- What is required -
Filter the entries for lines with the word "個人情報の取り扱いについて".

----

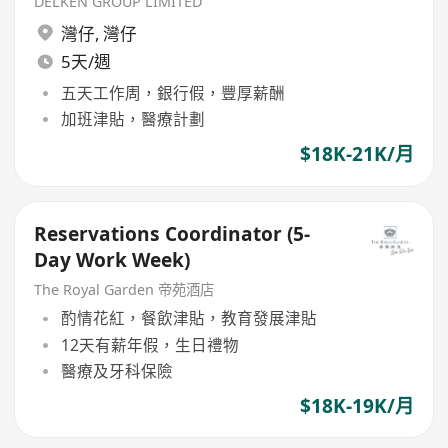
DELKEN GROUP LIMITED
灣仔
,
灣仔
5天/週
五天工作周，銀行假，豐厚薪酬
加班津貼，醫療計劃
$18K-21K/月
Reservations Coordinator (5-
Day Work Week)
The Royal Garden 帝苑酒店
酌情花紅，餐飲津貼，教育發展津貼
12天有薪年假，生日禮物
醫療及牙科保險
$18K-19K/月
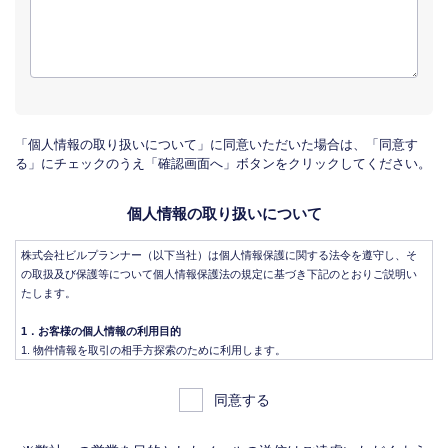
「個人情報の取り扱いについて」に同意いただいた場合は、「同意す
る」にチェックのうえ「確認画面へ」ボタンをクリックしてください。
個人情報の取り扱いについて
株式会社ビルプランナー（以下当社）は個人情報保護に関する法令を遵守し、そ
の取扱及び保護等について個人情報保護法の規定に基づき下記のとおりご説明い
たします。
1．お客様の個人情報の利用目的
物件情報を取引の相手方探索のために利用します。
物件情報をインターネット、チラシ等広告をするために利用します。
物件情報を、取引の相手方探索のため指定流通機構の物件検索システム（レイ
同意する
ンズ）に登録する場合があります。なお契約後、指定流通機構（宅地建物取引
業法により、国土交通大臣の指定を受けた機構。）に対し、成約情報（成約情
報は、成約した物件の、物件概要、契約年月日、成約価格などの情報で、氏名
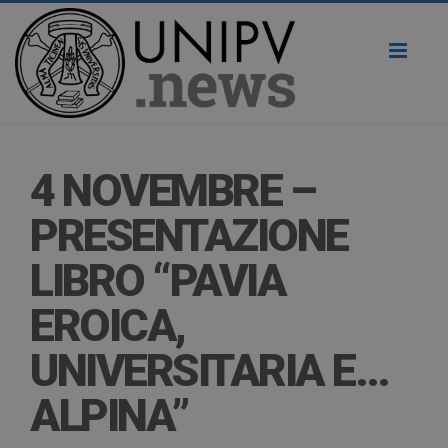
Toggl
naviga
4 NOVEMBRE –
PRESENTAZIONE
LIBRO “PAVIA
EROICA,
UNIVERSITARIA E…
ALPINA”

----

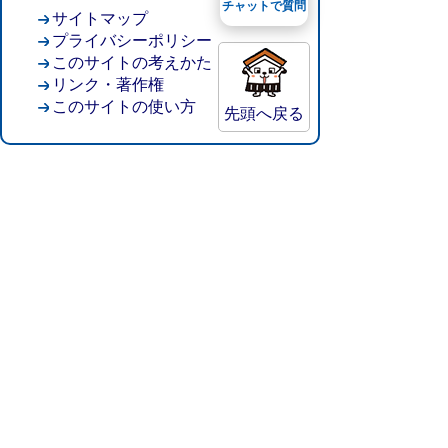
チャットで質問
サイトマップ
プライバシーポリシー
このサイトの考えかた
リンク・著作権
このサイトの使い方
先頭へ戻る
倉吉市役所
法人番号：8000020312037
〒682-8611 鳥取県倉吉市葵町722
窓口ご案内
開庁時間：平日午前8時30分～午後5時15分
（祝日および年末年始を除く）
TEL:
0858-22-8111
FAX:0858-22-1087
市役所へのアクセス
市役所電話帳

----

- Exercise output -
「個人情報の取り扱いについて」に同意いただいた場合は、「同意す
個人情報の取り扱いについて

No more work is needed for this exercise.